- The problem -
All of the data must be written out verbatim, with pictures excluded.

- The input -
┏━━

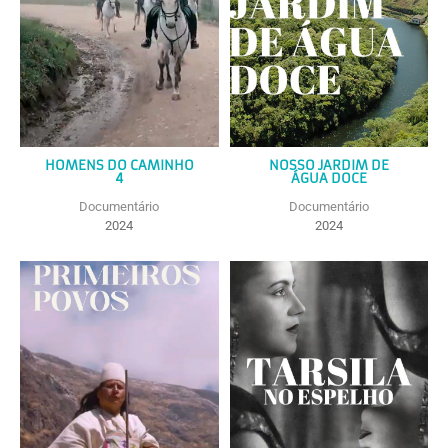
HOMENS DO CAMINHO
NOSSO JARDIM DE
4
ÁGUA DOCE
Documentário
Documentário
2024
2024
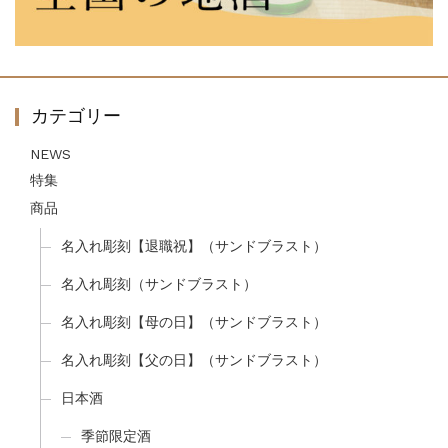
カテゴリー
NEWS
特集
商品
名入れ彫刻【退職祝】（サンドブラスト）
名入れ彫刻（サンドブラスト）
名入れ彫刻【母の日】（サンドブラスト）
名入れ彫刻【父の日】（サンドブラスト）
日本酒
季節限定酒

┗━━

- Problem solution -
HOMENS DO CAMINHO
NOSSO JARDIM DE
4
ÁGUA DOCE
Documentário
Documentário
2024
2024
カテゴリー
NEWS
特集
商品
名入れ彫刻【退職祝】（サンドブラスト）
名入れ彫刻（サンドブラスト）
名入れ彫刻【母の日】（サンドブラスト）
名入れ彫刻【父の日】（サンドブラスト）
日本酒
季節限定酒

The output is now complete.